Records for this task:
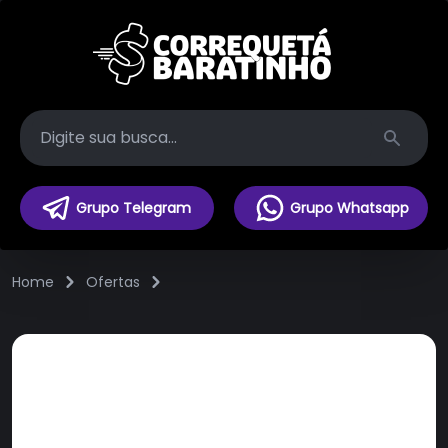
Search
Grupo Telegram
Grupo Whatsapp
Home
Ofertas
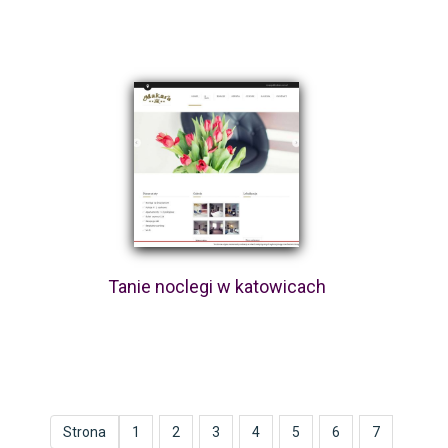
Tanie noclegi w katowicach
Strona
1
2
3
4
5
6
7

What is required:
Each entry, start to finish, goes into your copy exactly; the pictures stay out.

Result of the task:
Search
Grupo Telegram
Grupo Whatsapp
Home
Ofertas
Tanie noclegi w katowicach
Strona
1
2
3
4
5
6
7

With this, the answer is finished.